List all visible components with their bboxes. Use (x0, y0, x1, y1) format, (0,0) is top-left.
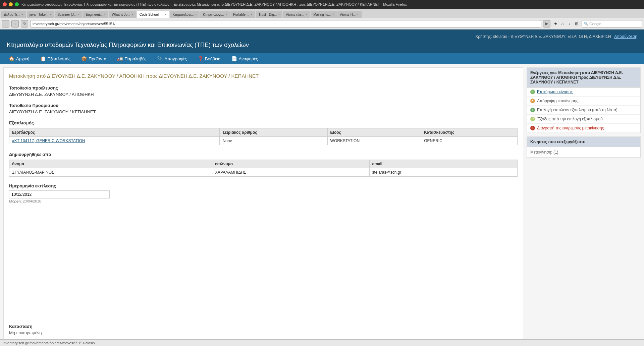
nav-receptions-label: Παραλαβές (124, 56, 146, 61)
forward-button[interactable]: → (11, 20, 19, 27)
col-equipment: Εξοπλισμός (9, 128, 220, 137)
minimize-control[interactable] (9, 2, 13, 6)
exec-date-input[interactable] (9, 190, 110, 198)
download-icon[interactable]: ↓ (567, 21, 573, 27)
status-bar-text: inventory.sch.gr/movements/objects/moves… (3, 341, 95, 345)
tab-listies-h[interactable]: Λίστες Η... × (337, 11, 362, 18)
action-delete[interactable]: ✕ Διαγραφή της εκκρεμούς μετακίνησης (527, 124, 640, 133)
manufacturer-value: GENERIC (421, 137, 518, 145)
created-by-label: Δημιουργήθηκε από (9, 152, 518, 157)
status-section: Κατάσταση Μη επικυρωμένη (9, 324, 518, 335)
nav-products-label: Προϊόντα (89, 56, 106, 61)
movements-content: Μετακίνηση: (1) (527, 147, 640, 157)
reject-icon: ✗ (530, 99, 535, 103)
search-bar[interactable]: 🔍 Google (582, 20, 642, 27)
go-button[interactable]: ▶ (543, 20, 550, 27)
equipment-table: Εξοπλισμός Σειριακός αριθμός Είδος Κατασ… (9, 128, 518, 145)
action-exit-selection[interactable]: ↩ Έξοδος από την επιλογή εξοπλισμού (527, 115, 640, 124)
tab-close-icon[interactable]: × (165, 13, 166, 16)
action-reject[interactable]: ✗ Απόρριψη μετακίνησης (527, 97, 640, 106)
nav-help[interactable]: Βοήθεια (192, 53, 226, 64)
action-approve-label: Επικύρωση κίνησης (537, 90, 573, 94)
tab-close-icon[interactable]: × (306, 13, 307, 16)
house-icon (9, 56, 14, 61)
nav-home-label: Αρχική (16, 56, 30, 61)
tab-engineering[interactable]: Engineeri... × (83, 11, 109, 18)
tab-listies[interactable]: Λίστες ηλε... × (283, 11, 310, 18)
close-control[interactable] (3, 2, 7, 6)
address-bar[interactable]: inventory.sch.gr/movements/objects/moves… (30, 20, 541, 27)
tab-close-icon[interactable]: × (131, 13, 133, 16)
creator-table: όνομα επώνυμο email ΣΤΥΛΙΑΝΟΣ-ΜΑΡΙΝΟΣ ΧΑ… (9, 160, 518, 177)
col-type: Είδος (327, 128, 421, 137)
tab-close-icon[interactable]: × (332, 13, 334, 16)
tab-ktima2[interactable]: Κτηματολόγι... × (200, 11, 230, 18)
window-title: Κτηματολόγιο υποδομών Τεχνολογίας Πληροφ… (21, 2, 641, 6)
tab-close-icon[interactable]: × (251, 13, 252, 16)
page-header: Χρήστης: stelaras - ΔΙΕΥΘΥΝΣΗ Δ.Ε. ΖΑΚΥΝ… (0, 30, 644, 53)
tab-close-icon[interactable]: × (22, 13, 23, 16)
browser-toolbar: ← → ↻ inventory.sch.gr/movements/objects… (0, 18, 644, 30)
tab-trust[interactable]: Trust - Dig... × (256, 11, 283, 18)
approve-icon: ✓ (530, 90, 535, 94)
tab-mailing[interactable]: Mailing lis... × (311, 11, 337, 18)
tab-portable[interactable]: Portable ... × (230, 11, 255, 18)
delete-icon: ✕ (530, 126, 535, 130)
equipment-link[interactable]: #KT-104117, GENERIC WORKSTATION (9, 137, 220, 145)
maximize-control[interactable] (15, 2, 19, 6)
nav-equipment[interactable]: Εξοπλισμός (35, 53, 76, 64)
tab-whatisjo[interactable]: What is Jo... × (109, 11, 136, 18)
nav-inventories[interactable]: Απογραφές (152, 53, 192, 64)
address-text: inventory.sch.gr/movements/objects/moves… (33, 22, 115, 26)
user-info: Χρήστης: stelaras - ΔΙΕΥΘΥΝΣΗ Δ.Ε. ΖΑΚΥΝ… (475, 34, 611, 39)
tab-close-icon[interactable]: × (104, 13, 106, 16)
actions-panel: Ενέργειες για: Μετακίνηση από ΔΙΕΥΘΥΝΣΗ … (527, 67, 641, 133)
search-engine-icon: 🔍 (584, 22, 588, 25)
report-icon (231, 56, 237, 61)
creator-name: ΣΤΥΛΙΑΝΟΣ-ΜΑΡΙΝΟΣ (9, 168, 212, 177)
nav-products[interactable]: Προϊόντα (76, 53, 112, 64)
nav-receptions[interactable]: Παραλαβές (112, 53, 152, 64)
sidebar: Ενέργειες για: Μετακίνηση από ΔΙΕΥΘΥΝΣΗ … (527, 67, 641, 346)
truck-icon (117, 56, 123, 61)
creator-row: ΣΤΥΛΙΑΝΟΣ-ΜΑΡΙΝΟΣ ΧΑΡΑΛΑΜΠΙΔΗΣ stelaras@… (9, 168, 518, 177)
content-area: Μετακίνηση από ΔΙΕΥΘΥΝΣΗ Δ.Ε. ΖΑΚΥΝΘΟΥ /… (3, 67, 523, 346)
nav-reports[interactable]: Αναφορές (226, 53, 264, 64)
movements-header: Κινήσεις που επεξεργάζεστε (527, 137, 640, 147)
status-label: Κατάσταση (9, 324, 518, 329)
home-icon[interactable]: ⌂ (559, 21, 566, 27)
help-icon (198, 56, 203, 61)
action-approve[interactable]: ✓ Επικύρωση κίνησης (527, 88, 640, 97)
action-select-equipment[interactable]: + Επιλογή επιπλέον εξοπλισμού (από τη λί… (527, 106, 640, 115)
tab-ktima1[interactable]: Κτηματολόγι... × (170, 11, 200, 18)
equipment-label: Εξοπλισμός (9, 120, 518, 125)
tab-close-icon[interactable]: × (357, 13, 359, 16)
source-location-section: Τοποθεσία προέλευσης ΔΙΕΥΘΥΝΣΗ Δ.Ε. ΖΑΚΥ… (9, 85, 518, 97)
back-button[interactable]: ← (2, 20, 9, 27)
creator-email: stelaras@sch.gr (369, 168, 517, 177)
type-value: WORKSTATION (327, 137, 421, 145)
refresh-button[interactable]: ↻ (21, 20, 28, 27)
tab-java[interactable]: java - Take... × (27, 11, 54, 18)
status-bar: inventory.sch.gr/movements/objects/moves… (0, 339, 644, 346)
tab-close-icon[interactable]: × (195, 13, 197, 16)
exit-icon: ↩ (530, 117, 535, 121)
tab-scanner[interactable]: Scanner (J... × (55, 11, 83, 18)
logout-link[interactable]: Αποσύνδεση (614, 34, 637, 39)
tab-codeschool[interactable]: Code School -... × (137, 11, 169, 18)
tab-deltia[interactable]: Δελτία Τε... × (1, 11, 26, 18)
star-icon[interactable]: ★ (552, 21, 558, 27)
nav-home[interactable]: Αρχική (3, 53, 35, 64)
tab-close-icon[interactable]: × (78, 13, 79, 16)
serial-value: None (220, 137, 327, 145)
tab-close-icon[interactable]: × (225, 13, 227, 16)
tab-close-icon[interactable]: × (278, 13, 280, 16)
bookmark-icon[interactable]: ⊞ (574, 21, 580, 27)
main-wrapper: Μετακίνηση από ΔΙΕΥΘΥΝΣΗ Δ.Ε. ΖΑΚΥΝΘΟΥ /… (0, 64, 644, 346)
tab-close-icon[interactable]: × (50, 13, 51, 16)
clipboard-icon (157, 56, 163, 61)
list-icon (40, 56, 46, 61)
action-delete-label: Διαγραφή της εκκρεμούς μετακίνησης (537, 126, 604, 130)
source-location-label: Τοποθεσία προέλευσης (9, 85, 518, 91)
page-title: Κτηματολόγιο υποδομών Τεχνολογίας Πληροφ… (7, 42, 637, 49)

━━━━━━━━━━━━━━━━━━━━

WHAT IS EXPECTED:
Each record above needs to be retyped exactly, without any pictures.

RESULT FOR THIS TASK:
List all visible components with their bboxes. Use (x0, y0, x1, y1) format, (0,0) is top-left.
nav-receptions-label: Παραλαβές (124, 56, 146, 61)
forward-button[interactable]: → (11, 20, 19, 27)
col-equipment: Εξοπλισμός (9, 128, 220, 137)
minimize-control[interactable] (9, 2, 13, 6)
exec-date-input[interactable] (9, 190, 110, 198)
download-icon[interactable]: ↓ (567, 21, 573, 27)
status-bar-text: inventory.sch.gr/movements/objects/moves… (3, 341, 95, 345)
tab-listies-h[interactable]: Λίστες Η... × (337, 11, 362, 18)
action-delete[interactable]: ✕ Διαγραφή της εκκρεμούς μετακίνησης (527, 124, 640, 133)
manufacturer-value: GENERIC (421, 137, 518, 145)
created-by-label: Δημιουργήθηκε από (9, 152, 518, 157)
status-section: Κατάσταση Μη επικυρωμένη (9, 324, 518, 335)
nav-products-label: Προϊόντα (89, 56, 106, 61)
movements-content: Μετακίνηση: (1) (527, 147, 640, 157)
reject-icon: ✗ (530, 99, 535, 103)
search-bar[interactable]: 🔍 Google (582, 20, 642, 27)
go-button[interactable]: ▶ (543, 20, 550, 27)
equipment-table: Εξοπλισμός Σειριακός αριθμός Είδος Κατασ… (9, 128, 518, 145)
action-exit-selection[interactable]: ↩ Έξοδος από την επιλογή εξοπλισμού (527, 115, 640, 124)
tab-close-icon[interactable]: × (165, 13, 166, 16)
action-reject[interactable]: ✗ Απόρριψη μετακίνησης (527, 97, 640, 106)
nav-help[interactable]: Βοήθεια (192, 53, 226, 64)
action-approve-label: Επικύρωση κίνησης (537, 90, 573, 94)
tab-close-icon[interactable]: × (306, 13, 307, 16)
house-icon (9, 56, 14, 61)
nav-home-label: Αρχική (16, 56, 30, 61)
tab-engineering[interactable]: Engineeri... × (83, 11, 109, 18)
tab-listies[interactable]: Λίστες ηλε... × (283, 11, 310, 18)
close-control[interactable] (3, 2, 7, 6)
address-bar[interactable]: inventory.sch.gr/movements/objects/moves… (30, 20, 541, 27)
tab-close-icon[interactable]: × (131, 13, 133, 16)
creator-table: όνομα επώνυμο email ΣΤΥΛΙΑΝΟΣ-ΜΑΡΙΝΟΣ ΧΑ… (9, 160, 518, 177)
col-type: Είδος (327, 128, 421, 137)
tab-close-icon[interactable]: × (332, 13, 334, 16)
tab-ktima2[interactable]: Κτηματολόγι... × (200, 11, 230, 18)
window-title: Κτηματολόγιο υποδομών Τεχνολογίας Πληροφ… (21, 2, 641, 6)
tab-close-icon[interactable]: × (251, 13, 252, 16)
page-header: Χρήστης: stelaras - ΔΙΕΥΘΥΝΣΗ Δ.Ε. ΖΑΚΥΝ… (0, 30, 644, 53)
tab-close-icon[interactable]: × (22, 13, 23, 16)
browser-toolbar: ← → ↻ inventory.sch.gr/movements/objects… (0, 18, 644, 30)
tab-trust[interactable]: Trust - Dig... × (256, 11, 283, 18)
approve-icon: ✓ (530, 90, 535, 94)
tab-mailing[interactable]: Mailing lis... × (311, 11, 337, 18)
tab-portable[interactable]: Portable ... × (230, 11, 255, 18)
delete-icon: ✕ (530, 126, 535, 130)
equipment-link[interactable]: #KT-104117, GENERIC WORKSTATION (9, 137, 220, 145)
maximize-control[interactable] (15, 2, 19, 6)
nav-equipment[interactable]: Εξοπλισμός (35, 53, 76, 64)
tab-whatisjo[interactable]: What is Jo... × (109, 11, 136, 18)
nav-inventories[interactable]: Απογραφές (152, 53, 192, 64)
address-text: inventory.sch.gr/movements/objects/moves… (33, 22, 115, 26)
user-info: Χρήστης: stelaras - ΔΙΕΥΘΥΝΣΗ Δ.Ε. ΖΑΚΥΝ… (475, 34, 611, 39)
tab-close-icon[interactable]: × (104, 13, 106, 16)
actions-panel: Ενέργειες για: Μετακίνηση από ΔΙΕΥΘΥΝΣΗ … (527, 67, 641, 133)
search-engine-icon: 🔍 (584, 22, 588, 25)
report-icon (231, 56, 237, 61)
creator-name: ΣΤΥΛΙΑΝΟΣ-ΜΑΡΙΝΟΣ (9, 168, 212, 177)
nav-products[interactable]: Προϊόντα (76, 53, 112, 64)
nav-receptions[interactable]: Παραλαβές (112, 53, 152, 64)
sidebar: Ενέργειες για: Μετακίνηση από ΔΙΕΥΘΥΝΣΗ … (527, 67, 641, 346)
truck-icon (117, 56, 123, 61)
creator-row: ΣΤΥΛΙΑΝΟΣ-ΜΑΡΙΝΟΣ ΧΑΡΑΛΑΜΠΙΔΗΣ stelaras@… (9, 168, 518, 177)
content-area: Μετακίνηση από ΔΙΕΥΘΥΝΣΗ Δ.Ε. ΖΑΚΥΝΘΟΥ /… (3, 67, 523, 346)
nav-reports[interactable]: Αναφορές (226, 53, 264, 64)
movements-header: Κινήσεις που επεξεργάζεστε (527, 137, 640, 147)
status-label: Κατάσταση (9, 324, 518, 329)
home-icon[interactable]: ⌂ (559, 21, 566, 27)
help-icon (198, 56, 203, 61)
action-approve[interactable]: ✓ Επικύρωση κίνησης (527, 88, 640, 97)
action-select-equipment[interactable]: + Επιλογή επιπλέον εξοπλισμού (από τη λί… (527, 106, 640, 115)
tab-ktima1[interactable]: Κτηματολόγι... × (170, 11, 200, 18)
equipment-label: Εξοπλισμός (9, 120, 518, 125)
tab-close-icon[interactable]: × (357, 13, 359, 16)
source-location-section: Τοποθεσία προέλευσης ΔΙΕΥΘΥΝΣΗ Δ.Ε. ΖΑΚΥ… (9, 85, 518, 97)
back-button[interactable]: ← (2, 20, 9, 27)
creator-email: stelaras@sch.gr (369, 168, 517, 177)
type-value: WORKSTATION (327, 137, 421, 145)
refresh-button[interactable]: ↻ (21, 20, 28, 27)
tab-java[interactable]: java - Take... × (27, 11, 54, 18)
status-bar: inventory.sch.gr/movements/objects/moves… (0, 339, 644, 346)
tab-close-icon[interactable]: × (195, 13, 197, 16)
exit-icon: ↩ (530, 117, 535, 121)
tab-scanner[interactable]: Scanner (J... × (55, 11, 83, 18)
logout-link[interactable]: Αποσύνδεση (614, 34, 637, 39)
tab-codeschool[interactable]: Code School -... × (137, 11, 169, 18)
tab-deltia[interactable]: Δελτία Τε... × (1, 11, 26, 18)
star-icon[interactable]: ★ (552, 21, 558, 27)
nav-home[interactable]: Αρχική (3, 53, 35, 64)
tab-close-icon[interactable]: × (78, 13, 79, 16)
serial-value: None (220, 137, 327, 145)
tab-close-icon[interactable]: × (225, 13, 227, 16)
tab-close-icon[interactable]: × (278, 13, 280, 16)
bookmark-icon[interactable]: ⊞ (574, 21, 580, 27)
main-wrapper: Μετακίνηση από ΔΙΕΥΘΥΝΣΗ Δ.Ε. ΖΑΚΥΝΘΟΥ /… (0, 64, 644, 346)
tab-close-icon[interactable]: × (50, 13, 51, 16)
clipboard-icon (157, 56, 163, 61)
list-icon (40, 56, 46, 61)
action-delete-label: Διαγραφή της εκκρεμούς μετακίνησης (537, 126, 604, 130)
source-location-label: Τοποθεσία προέλευσης (9, 85, 518, 91)
page-title: Κτηματολόγιο υποδομών Τεχνολογίας Πληροφ… (7, 42, 637, 49)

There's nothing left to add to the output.